● **YOUR INSTRUCTIONS**
Take the entries below and retype them word for word, excluding the images.

----- DATA SHOWN

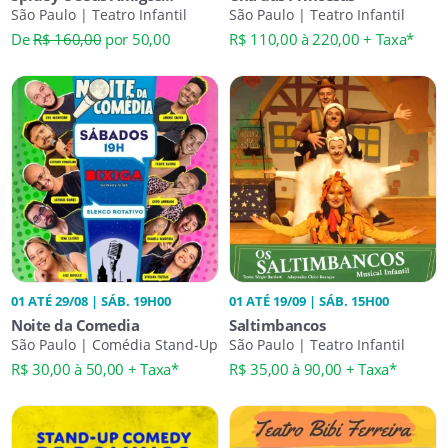
Espetaculares
São Paulo | Teatro Infantil
São Paulo | Teatro Infantil
De
R$ 160,00
por 50,00
R$ 110,00 à 220,00 + Taxa*
01 ATÉ 29/08 | SÁB. 19H00
01 ATÉ 19/09 | SÁB. 15H00
Noite da Comedia
Saltimbancos
São Paulo | Comédia Stand-Up
São Paulo | Teatro Infantil
R$ 30,00 à 50,00 + Taxa*
R$ 35,00 à 90,00 + Taxa*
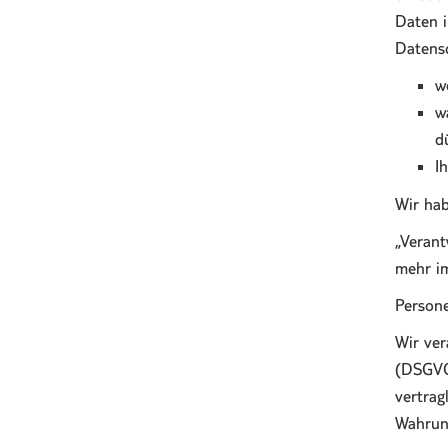
Daten i
Datensc
w
w
d
I
Wir hab
„Verant
mehr im
Persone
Wir ve
(DSGVO
vertrag
Wahrung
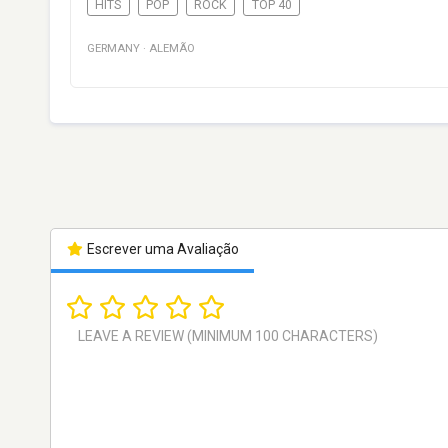
HITS
POP
ROCK
TOP 40
GERMANY
·
ALEMÃO
Escrever uma Avaliação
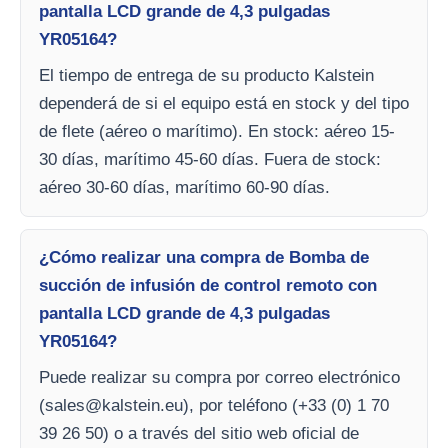
pantalla LCD grande de 4,3 pulgadas
YR05164?
El tiempo de entrega de su producto Kalstein
dependerá de si el equipo está en stock y del tipo
de flete (aéreo o marítimo). En stock: aéreo 15-
30 días, marítimo 45-60 días. Fuera de stock:
aéreo 30-60 días, marítimo 60-90 días.
¿Cómo realizar una compra de Bomba de
succión de infusión de control remoto con
pantalla LCD grande de 4,3 pulgadas
YR05164?
Puede realizar su compra por correo electrónico
(
sales@kalstein.eu
), por teléfono (+33 (0) 1 70
39 26 50) o a través del sitio web oficial de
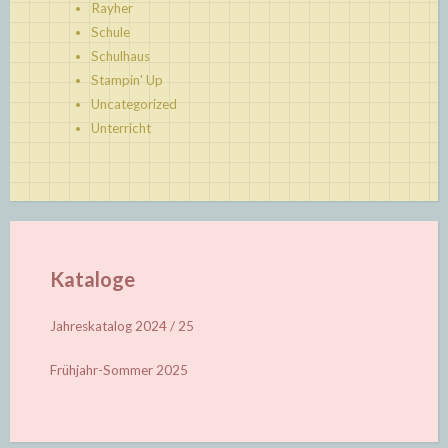
Rayher
Schule
Schulhaus
Stampin' Up
Uncategorized
Unterricht
Kataloge
Jahreskatalog 2024 / 25
Frühjahr-Sommer 2025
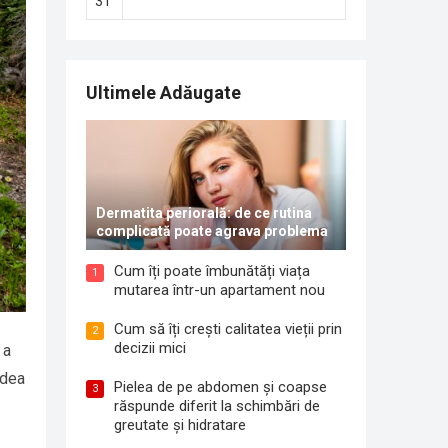
31
Ultimele Adăugate
Dermatita periorală: de ce rutina
complicată poate agrava problema
Cum îți poate îmbunătăți viața
1
mutarea într-un apartament nou
Cum să îți crești calitatea vieții prin
2
decizii mici
 a
 dea
Pielea de pe abdomen și coapse
3
răspunde diferit la schimbări de
greutate și hidratare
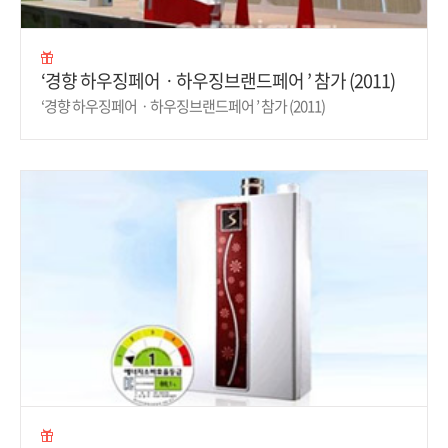
‘경향 하우징페어ㆍ하우징브랜드페어 ’ 참가 (2011)
‘경향 하우징페어ㆍ하우징브랜드페어 ’ 참가 (2011)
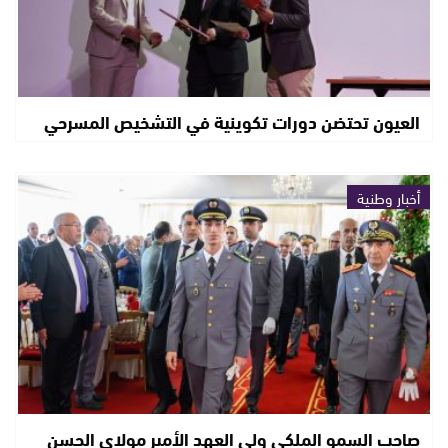
العيون تحتضن دورات تكوينية في التشخيص المسرحي
أخبار وطنية
صاحب السمو الملكي ولي العهد الأمير مولاي الحسن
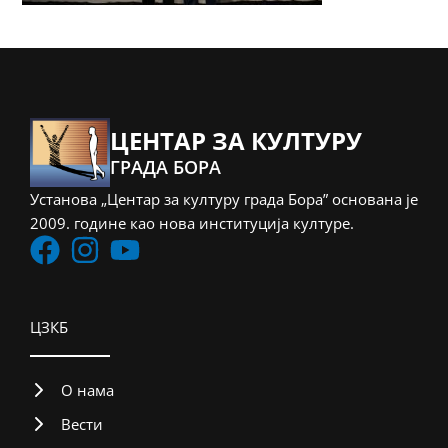
ЦЕНТАР ЗА КУЛТУРУ
ГРАДА БОРА
Установа „Центар за културу града Бора” основана је
2009. године као нова институција културе.
ЦЗКБ
О нама
Вести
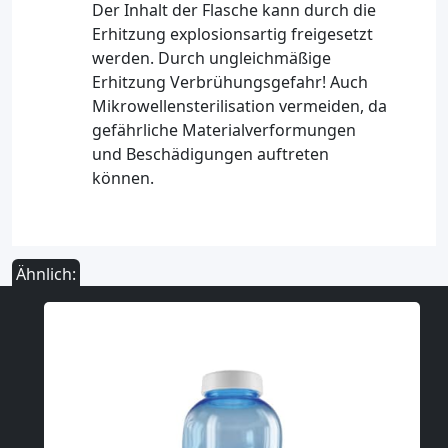
Der Inhalt der Flasche kann durch die
Erhitzung explosionsartig freigesetzt
werden. Durch ungleichmäßige
Erhitzung Verbrühungsgefahr! Auch
Mikrowellensterilisation vermeiden, da
gefährliche Materialverformungen
und Beschädigungen auftreten
können.
Ähnlich:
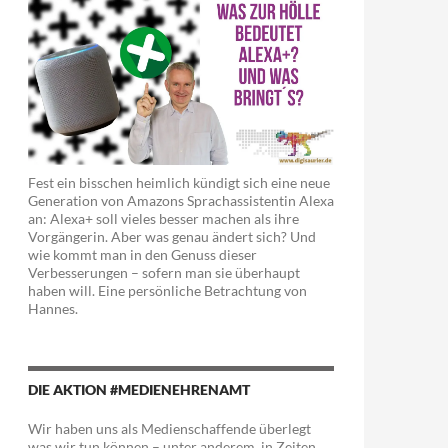
Fest ein bisschen heimlich kündigt sich eine neue
Generation von Amazons Sprachassistentin Alexa
an: Alexa+ soll vieles besser machen als ihre
Vorgängerin. Aber was genau ändert sich? Und
wie kommt man in den Genuss dieser
Verbesserungen – sofern man sie überhaupt
haben will. Eine persönliche Betrachtung von
Hannes.
DIE AKTION #MEDIENEHRENAMT
Wir haben uns als Medienschaffende überlegt
was wir tun können – unter anderem in Zeiten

----------

● **EXPECTED OUTPUT**
Espetaculares
São Paulo | Teatro Infantil
São Paulo | Teatro Infantil
De
R$ 160,00
por 50,00
R$ 110,00 à 220,00 + Taxa*
01 ATÉ 29/08 | SÁB. 19H00
01 ATÉ 19/09 | SÁB. 15H00
Noite da Comedia
Saltimbancos
São Paulo | Comédia Stand-Up
São Paulo | Teatro Infantil
R$ 30,00 à 50,00 + Taxa*
R$ 35,00 à 90,00 + Taxa*
Daten i
Datensc
w
w
d
I
Wir hab
„Verant
mehr im
Persone
Wir ve
(DSGVO
vertrag
Wahrung
HITS
POP
ROCK
TOP 40
GERMANY
·
ALEMÃO
Escrever uma Avaliação
pantalla LCD grande de 4,3 pulgadas
YR05164?
El tiempo de entrega de su producto Kalstein
dependerá de si el equipo está en stock y del tipo
de flete (aéreo o marítimo). En stock: aéreo 15-
30 días, marítimo 45-60 días. Fuera de stock:
aéreo 30-60 días, marítimo 60-90 días.
¿Cómo realizar una compra de Bomba de
succión de infusión de control remoto con
pantalla LCD grande de 4,3 pulgadas
YR05164?
Puede realizar su compra por correo electrónico
(
sales@kalstein.eu
), por teléfono (+33 (0) 1 70
39 26 50) o a través del sitio web oficial de
Rayher
Schule
Schulhaus
Stampin' Up
Uncategorized
Unterricht
Kataloge
Jahreskatalog 2024 / 25
Frühjahr-Sommer 2025
31
Ultimele Adăugate
Dermatita periorală: de ce rutina
complicată poate agrava problema
Cum îți poate îmbunătăți viața
1
mutarea într-un apartament nou
Cum să îți crești calitatea vieții prin
2
decizii mici
 a
 dea
Pielea de pe abdomen și coapse
3
răspunde diferit la schimbări de
greutate și hidratare
‘경향 하우징페어ㆍ하우징브랜드페어 ’ 참가 (2011)
‘경향 하우징페어ㆍ하우징브랜드페어 ’ 참가 (2011)
العيون تحتضن دورات تكوينية في التشخيص المسرحي
أخبار وطنية
صاحب السمو الملكي ولي العهد الأمير مولاي الحسن
ЦЕНТАР ЗА КУЛТУРУ
ГРАДА БОРА
Установа „Центар за културу града Бора” основана је
2009. године као нова институција културе.
ЦЗКБ
О нама
Вести
Der Inhalt der Flasche kann durch die
Erhitzung explosionsartig freigesetzt
werden. Durch ungleichmäßige
Erhitzung Verbrühungsgefahr! Auch
Mikrowellensterilisation vermeiden, da
gefährliche Materialverformungen
und Beschädigungen auftreten
können.
Ähnlich:
Fest ein bisschen heimlich kündigt sich eine neue
Generation von Amazons Sprachassistentin Alexa
an: Alexa+ soll vieles besser machen als ihre
Vorgängerin. Aber was genau ändert sich? Und
wie kommt man in den Genuss dieser
Verbesserungen – sofern man sie überhaupt
haben will. Eine persönliche Betrachtung von
Hannes.
DIE AKTION #MEDIENEHRENAMT
Wir haben uns als Medienschaffende überlegt
was wir tun können – unter anderem in Zeiten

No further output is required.